[Page segmentation data]
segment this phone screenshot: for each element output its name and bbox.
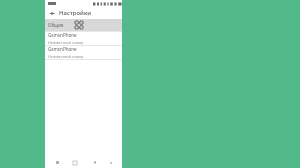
staticText: Неизвестный номер — [48, 40, 84, 45]
staticText: Настройки — [59, 9, 92, 17]
staticText: Общие — [48, 22, 64, 28]
button[interactable]: Back — [47, 8, 57, 18]
button[interactable]: Recents — [51, 157, 63, 168]
button[interactable]: Back — [88, 157, 100, 168]
staticText: GsmsnPhone — [48, 46, 77, 52]
staticText: GsmsnPhone — [48, 32, 77, 38]
button[interactable]: More — [106, 157, 116, 168]
button[interactable]: Общие — [45, 19, 122, 31]
button[interactable]: GsmsnPhone — [45, 46, 122, 59]
staticText: Неизвестный номер — [48, 54, 84, 59]
button[interactable]: GsmsnPhone — [45, 32, 122, 45]
button[interactable]: Home — [69, 157, 81, 168]
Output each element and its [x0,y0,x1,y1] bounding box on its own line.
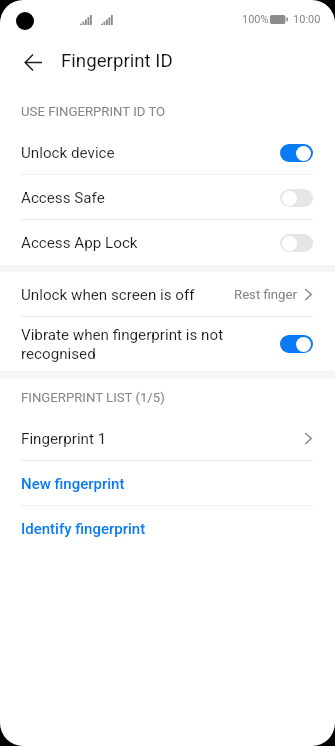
staticText: 10:00 [293,13,321,26]
staticText: Access Safe [21,189,280,207]
staticText: 100% [242,13,269,26]
staticText: New fingerprint [21,475,125,493]
button[interactable]: Unlock when screen is off [0,272,335,317]
staticText: Fingerprint ID [61,50,173,72]
button[interactable]: New fingerprint [0,461,335,506]
button[interactable]: Identify fingerprint [0,506,335,551]
button[interactable]: Vibrate when fingerprint is not recognis… [0,317,335,371]
staticText: USE FINGERPRINT ID TO [21,104,166,119]
staticText: FINGERPRINT LIST (1/5) [21,390,165,405]
button[interactable]: Back [14,43,52,81]
button[interactable]: Access Safe [0,175,335,220]
staticText: Fingerprint 1 [21,430,304,448]
button[interactable]: Access App Lock [0,220,335,265]
staticText: Identify fingerprint [21,520,146,538]
staticText: Vibrate when fingerprint is not recognis… [21,326,280,363]
staticText: Unlock when screen is off [21,286,234,304]
staticText: Rest finger [234,287,297,302]
staticText: Unlock device [21,144,280,162]
button[interactable]: Unlock device [0,130,335,175]
button[interactable]: Fingerprint 1 [0,416,335,461]
staticText: Access App Lock [21,234,280,252]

What the exercise asks
Lines above that include the string "Общие" need to be copied.

Response below
staticText: Общие — [48, 22, 64, 28]
button[interactable]: Общие — [45, 19, 122, 31]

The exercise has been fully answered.